Metric Correlations let you see how two metrics move in relation to each other.

SQL Explorer

We launched a lightweight SQL console and BI tool to explore and visualize your data directly within GrowthBook, without needing to switch to another platform like Looker.

Managed Warehouse

GrowthBook Cloud now offers a fully managed ClickHouse database that is deeply integrated with the product. It’s the fastest way to start collecting data and running experiments on GrowthBook.
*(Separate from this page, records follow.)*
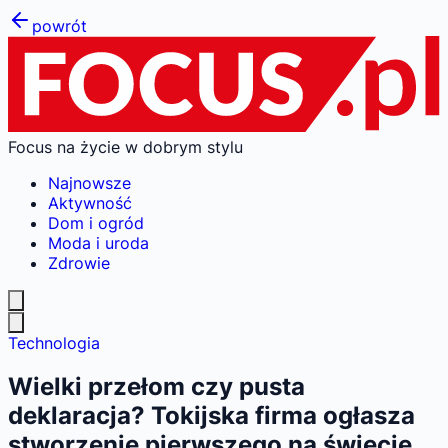
powrót
Focus na życie w dobrym stylu
Najnowsze
Aktywność
Dom i ogród
Moda i uroda
Zdrowie
Technologia
Wielki przełom czy pusta
deklaracja? Tokijska firma ogłasza
stworzenie pierwszego na świecie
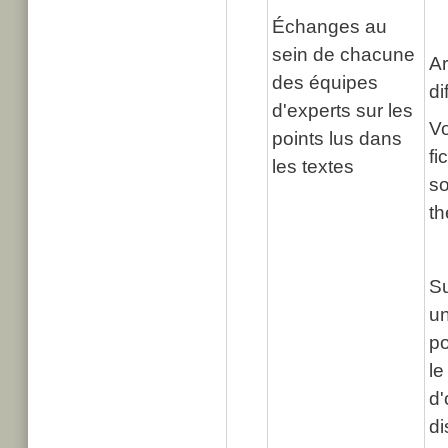
Échanges au
sein de chacune
Ar
des équipes
di
d'experts sur les
Vo
points lus dans
fi
les textes
so
t
Su
un
po
l
d'
di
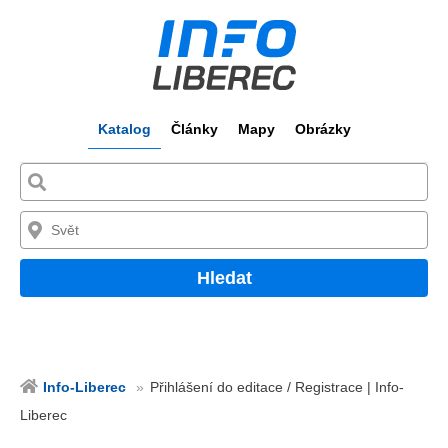
Katalog
Články
Mapy
Obrázky
Hledat
Info-Liberec
Přihlášení do editace / Registrace | Info-
Liberec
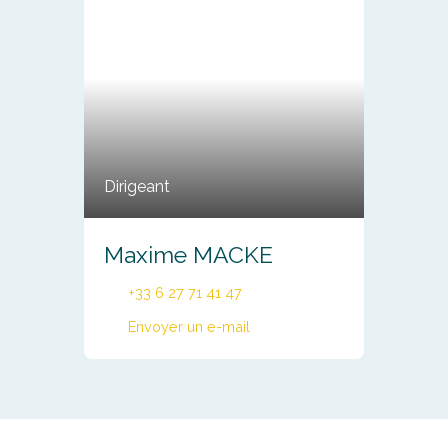
Dirigeant
Maxime MACKE
+33 6 27 71 41 47
Envoyer un e-mail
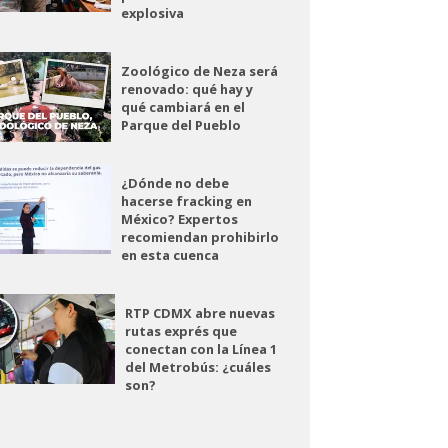
explosiva
Zoológico de Neza será
renovado: qué hay y
qué cambiará en el
Parque del Pueblo
¿Dónde no debe
hacerse fracking en
México? Expertos
recomiendan prohibirlo
en esta cuenca
RTP CDMX abre nuevas
rutas exprés que
conectan con la Línea 1
del Metrobús: ¿cuáles
son?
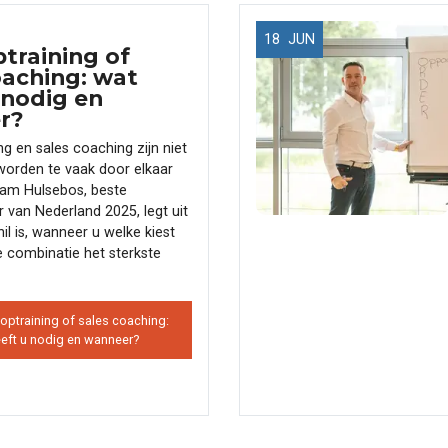
18
JUN
training of
oaching: wat
 nodig en
r?
g en sales coaching zijn niet
worden te vaak door elkaar
ham Hulsebos, beste
r van Nederland 2025, legt uit
il is, wanneer u welke kiest
 combinatie het sterkste
optraining of sales coaching:
eft u nodig en wanneer?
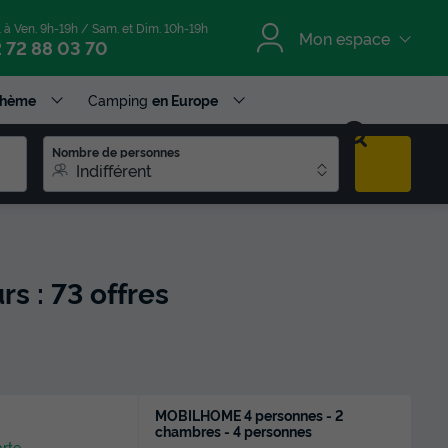
. à Ven. 9h-19h / Sam. et Dim. 10h-19h
Mon espace
 72 88 03 70
Thème
Camping
en Europe
Nombre de personnes
Indifférent
rs : 73 offres
MOBILHOME 4 personnes - 2
chambres - 4 personnes
arte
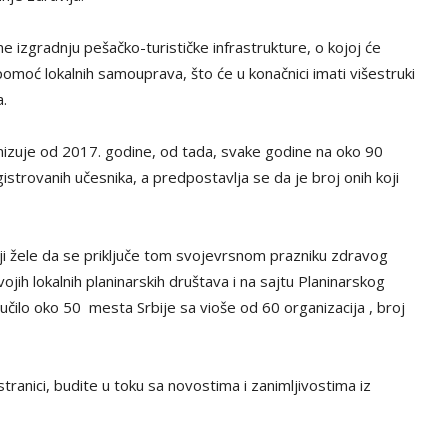
ne izgradnju pešačko-turističke infrastrukture, o kojoj će
 pomoć lokalnih samouprava, što će u konačnici imati višestruki
a.
anizuje od 2017. godine, od tada, svake godine na oko 90
gistrovanih učesnika, a predpostavlja se da je broj onih koji
koji žele da se priključe tom svojevrsnom prazniku zdravog
ojih lokalnih planinarskih društava i na sajtu Planinarskog
jučilo oko 50 mesta Srbije sa vioše od 60 organizacija , broj
tranici, budite u toku sa novostima i zanimljivostima iz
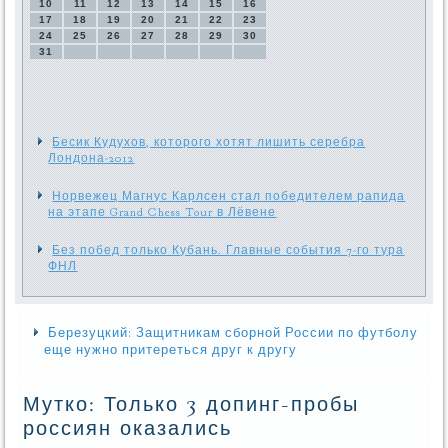
10
11
12
13
14
15
16
17
18
19
20
21
22
23
24
25
26
27
28
29
30
31
Бесик Кудухов, которого хотят лишить серебра
Лондона-2012
Норвежец Магнус Карлсен стал победителем рапида
на этапе Grand Chess Tour в Лёвене
Без побед только Кубань. Главные события 7-го тура
ФНЛ
Березуцкий: Защитникам сборной России по футболу
еще нужно притереться друг к другу
Мутко: Только 3 допинг-пробы
россиян оказались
You still get raw SQL access and all the benefits of a warehouse native product, without the setup and maintenance cost.

Feature Flag Usage

See analytics about how your feature flags are being evaluated in your app in real time. This is built on top of the new Managed Warehouse on GrowthBook Cloud and is a game changer for debugging and QA.

Vercel Flags SDK

GrowthBook now has an official provider for the Vercel Flags SDK. This is now the easiest way to add server-side feature flags to any Next.js project. We have an even deeper Vercel integration coming soon to make this experience even more seamless.

Official Framer Plugin

You can now easily run GrowthBook experiments inside of your Framer projects. Assign visitors to different versions of your design (like layouts, headlines, or calls to action), track results, and confidently choose the best experience for your audience.

Personalized Landing Page

There’s a new landing page when you first log into GrowthBook. Quickly see any features or experiments that need your attention, pick up where you left off, and learn about advanced GrowthBook functionality to get the most out of the platform.

New Experimentation Left Nav

There’s a new “Experimentation” section in the left nav. Experiments and Bandits now live within this section, along with our Power Calculator, Experiment Templates, and Namespaces. We’ll be expanding this section soon with Holdouts and more, so stay tuned!

REST API Updates

Filter the listFeatures endpoint by clientKey
Support partial rule updates in the putFeature endpoint
New Queries endpoint to retrieve raw SQL queries and results from an experiment
Added Custom Field support to feature and experiment endpoints
New endpoints for getting feature code refs
New endpoint to revert a feature to a specific revision

Performance Improvements

We’ve drastically improved the CPU and memory usage when self-hosting GrowthBook at scale. On GrowthBook Cloud, we’ve seen a roughly 50% reduction during peak load, leading to lower latency and virtually eliminating container failures in production.